What are Fed Interest Rates?
The Federal Reserve – or “the Fed” – is our country’s central bank. The Fed was created by Congress in 1913 to address the problem of bank runs. Today, the Fed manages our money supply, helps maintain fiscal stability, and guides our economic positioning.
The federal funds rate is what banks and credit unions charge each other to lend Federal Reserve funds. Financial institutions with excess balances in their accounts lend those balances to institutions in need of more funds. In broader terms, it’s a tool the Fed uses to help manage our country’s economic growth.
One of the most significant rates influenced by the federal funds rate is the prime rate, which is the rate banks charge their customers. Small Business Administration (SBA) interest rates are based on the prime rate (currently 4.75%) plus the bank’s rate, which can vary depending on the bank, SBA loan program, and strength of the borrower/franchise.
What Does this Mean Outside of Banking?
When the Fed lowers interest rates, this stimulates economic growth. Lower financing costs encourage borrowing and lending in the private sector; when rates go down, money gets “looser” because borrowing becomes less expensive. This affects all areas of the economy.
What Does this Mean for Franchise Financing?
Historically, single-digit interest rates are not the status quo.
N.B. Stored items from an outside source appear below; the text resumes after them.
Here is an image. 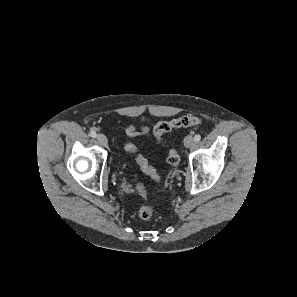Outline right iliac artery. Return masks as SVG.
<instances>
[{
    "label": "right iliac artery",
    "mask_w": 297,
    "mask_h": 297,
    "mask_svg": "<svg viewBox=\"0 0 297 297\" xmlns=\"http://www.w3.org/2000/svg\"><path fill=\"white\" fill-rule=\"evenodd\" d=\"M90 136L95 138L97 136L96 132L95 131H90Z\"/></svg>",
    "instance_id": "right-iliac-artery-1"
}]
</instances>
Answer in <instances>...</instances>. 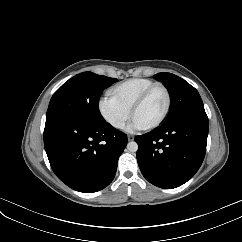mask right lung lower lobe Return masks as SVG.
<instances>
[{
	"label": "right lung lower lobe",
	"mask_w": 242,
	"mask_h": 242,
	"mask_svg": "<svg viewBox=\"0 0 242 242\" xmlns=\"http://www.w3.org/2000/svg\"><path fill=\"white\" fill-rule=\"evenodd\" d=\"M127 144L109 123L64 117L46 121L44 147L52 170L70 188L93 193L108 186Z\"/></svg>",
	"instance_id": "obj_1"
}]
</instances>
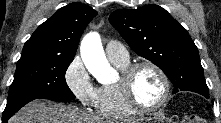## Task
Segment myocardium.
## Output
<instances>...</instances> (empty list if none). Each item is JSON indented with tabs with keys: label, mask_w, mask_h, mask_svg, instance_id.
<instances>
[{
	"label": "myocardium",
	"mask_w": 221,
	"mask_h": 123,
	"mask_svg": "<svg viewBox=\"0 0 221 123\" xmlns=\"http://www.w3.org/2000/svg\"><path fill=\"white\" fill-rule=\"evenodd\" d=\"M143 68H151L154 70L160 76L163 83L164 90L162 98L154 106H144L140 104L133 92V79L136 73ZM117 84L127 105L136 112L152 113L160 110L168 102L171 92L170 81L165 71L160 66L150 61H143L129 65L126 69L121 71Z\"/></svg>",
	"instance_id": "1"
}]
</instances>
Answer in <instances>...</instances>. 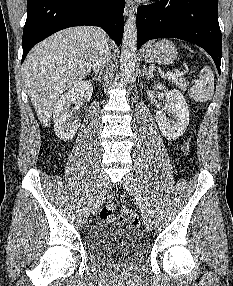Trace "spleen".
Listing matches in <instances>:
<instances>
[{
    "mask_svg": "<svg viewBox=\"0 0 233 286\" xmlns=\"http://www.w3.org/2000/svg\"><path fill=\"white\" fill-rule=\"evenodd\" d=\"M190 52H193L189 47ZM214 94V75L209 66H204L199 74V80L189 89V96L196 102H206Z\"/></svg>",
    "mask_w": 233,
    "mask_h": 286,
    "instance_id": "3e777b00",
    "label": "spleen"
}]
</instances>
As you can see in the graph below, Rates were >20% as recently as the '80s.
More recently, interest rates were dropped below 5% in response to the 2000-2002 recession. They then crept back to 5% and were dropped again in response to the Great Recession. Interest rates were finally back on the rise last year, but global economic uncertainty has led the Fed to reduce them again.
Although this may appear ominous, it’s great news for new franchisees, as the cost of borrowing money is now lower. Qualified small business owners applying for SBA loans or traditional bank loans will be able to secure funding at much more attractive rates. If you’re already a franchisee, this could be a great time to expand. Our economy is strong, and capital is historically cheap. And should the most bearish scenario occur, many franchised businesses are well-equipped to thrive in downturns.
There are many factors to consider when starting or expanding your business, and the cost of borrowing should always be one of them.